*** Opening of Data for processing ***

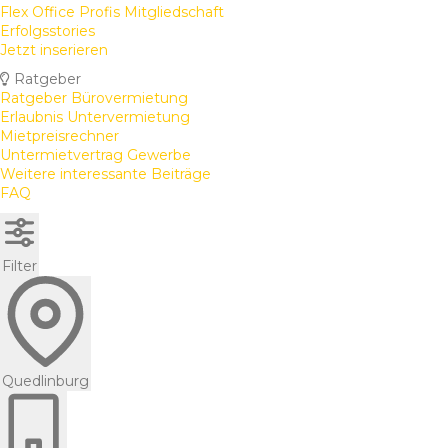
Flex Office Profis Mitgliedschaft
Erfolgsstories
Jetzt inserieren
Ratgeber
Ratgeber Bürovermietung
Erlaubnis Untervermietung
Mietpreisrechner
Untermietvertrag Gewerbe
Weitere interessante Beiträge
FAQ
Filter
Quedlinburg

*** Close of Data for processing ***

» What to work on: Produce a verbatim copy of all records, minus pictures.

» Result for this exercise:
Flex Office Profis Mitgliedschaft
Erfolgsstories
Jetzt inserieren
Ratgeber
Ratgeber Bürovermietung
Erlaubnis Untervermietung
Mietpreisrechner
Untermietvertrag Gewerbe
Weitere interessante Beiträge
FAQ
Filter
Quedlinburg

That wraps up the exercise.